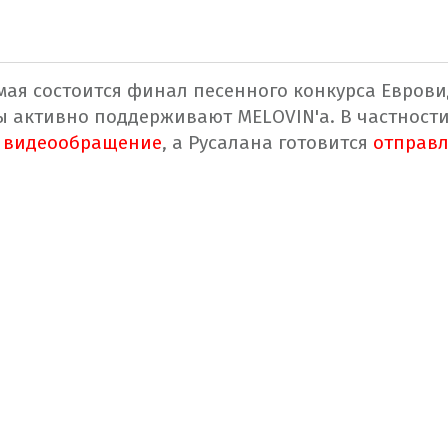
мая состоится финал песенного конкурса Еврови
ы активно поддерживают MELOVIN'а. В частност
е видеообращение
, а Русалана готовится
отправл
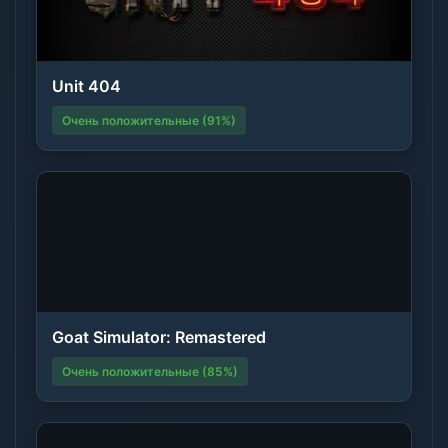
Unit 404
Очень положительные (91%)
Goat Simulator: Remastered
Очень положительные (85%)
==============================
> **Task objective**
The required output is an exact copy of the lines from the one with "ы активно поддерживают MELOVIN'а. В частност" through the final line of the data above, with pictures removed.

> **Answer section**
ы активно поддерживают MELOVIN'а. В частност
е видеообращение
, а Русалана готовится
отправл
Unit 404
Очень положительные (91%)
Goat Simulator: Remastered
Очень положительные (85%)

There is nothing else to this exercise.